What is good feedback?

This question is difficult to answer as what feedback considered to be useful and of good quality might vary from student to student. Having said that, there are some common principles that should be reflected in feedback. Before we look at them it’s good to think of the difference between feedback and feed forward. Feedback provides students with information or a dialogue around their current performance. As discussed in the introduction, this dialogue can be between the student and the teacher, the peers but also the student herself (via the form of self assessment). The concept of feed forward is also extremely important for student learning as it looks ahead to future assignments, i.e. offers advice that can be used to improve future performance.

The principles below are widely referred to within the sector as those most accurately reflecting what good feedback is. They were produced as a result of HEA research by Nicol and Macfarlane-Dick (2004) and are widely used across the sector to benchmark good practice. They focus around creating effective conditions around feedback. They also embody the idea of feedback as a dialogue.

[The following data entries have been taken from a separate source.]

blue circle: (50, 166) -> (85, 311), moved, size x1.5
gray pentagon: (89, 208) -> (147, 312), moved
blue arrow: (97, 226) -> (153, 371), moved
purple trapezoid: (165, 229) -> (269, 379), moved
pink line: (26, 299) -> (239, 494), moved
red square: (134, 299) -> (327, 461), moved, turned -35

Each principle contains some practical examples of how they can be embedded into your feedback delivery.


Provide students with:

  • written statements of the assessment criteria and/or standards that define different levels of achievement;
  • examples of standards/levels of work;
  • carefully constructed criteria sheets;
  • opportunities to discuss and reflect upon criteria and standards in class (before an assignment);
  • opportunities to mark or comment on other students’ work;
  • opportunities to devise or negotiate their own assessment criteria.

Engage students to:

  • identify criteria and standards that will apply to their work;
  • make judgements on how their own work relates to these standards;
  • make judgments on each other’s work;
  • regularly reflect on criteria and standards;
  • request the types of feedback they want;
  • self-assess work before submitting it for marking;
  • reflect on past work and feedback in a portfolio;
  • reflect on past progress before planning future actions and milestones.

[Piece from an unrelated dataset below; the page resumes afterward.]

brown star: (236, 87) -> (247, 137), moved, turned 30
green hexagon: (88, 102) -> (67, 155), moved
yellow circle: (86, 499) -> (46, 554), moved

Provide feedback information that is:

  • timely, corrective, constructive and prioritised;
  • about future actions (feed forward);
  • limited in quantity (a usable amount);
  • online and automated - available anywhere, anytime and repeatedly.

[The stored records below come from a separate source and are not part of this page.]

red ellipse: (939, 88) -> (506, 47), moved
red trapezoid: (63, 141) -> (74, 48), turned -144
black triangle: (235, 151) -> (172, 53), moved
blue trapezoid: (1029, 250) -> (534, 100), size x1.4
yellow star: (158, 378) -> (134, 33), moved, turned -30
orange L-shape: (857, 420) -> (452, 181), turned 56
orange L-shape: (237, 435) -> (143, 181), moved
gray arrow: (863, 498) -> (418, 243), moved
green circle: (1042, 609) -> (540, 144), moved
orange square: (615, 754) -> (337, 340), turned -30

  • regular, low-stakes formative assessments with feedback on personal progress (i.e. ipsative, not their ranking in the class);
  • feedback on the performance (not the student as a person);
  • marks only after students have responded to feedback comments;
  • time for students to resubmit selected assignments – to influence their expectations of learning and assessment;
  • automated assessment (self-tests) with feedback;
  • opportunities for students to submit drafts and receive feedback before making final submissions.


  • feedback on work in progress;
  • more opportunities for students to resubmit assignments;
  • introduce two-stage assignments where feedback on stage one helps improve stage two;
  • demonstrations of the strategies you want students to follow – to reduce the gap between actual and expected standards of performance (e.g. by showing students how to set about structuring an essay, writing an abstract, analysing data, drafting a research proposal);
  • action points to help students monitor and manage their assignments;
  • opportunities for students to work in groups and to identify their own action points in class after they have received feedback (i.e. integrate feedback into the teaching and learning process – involve students in generation and use of feedback).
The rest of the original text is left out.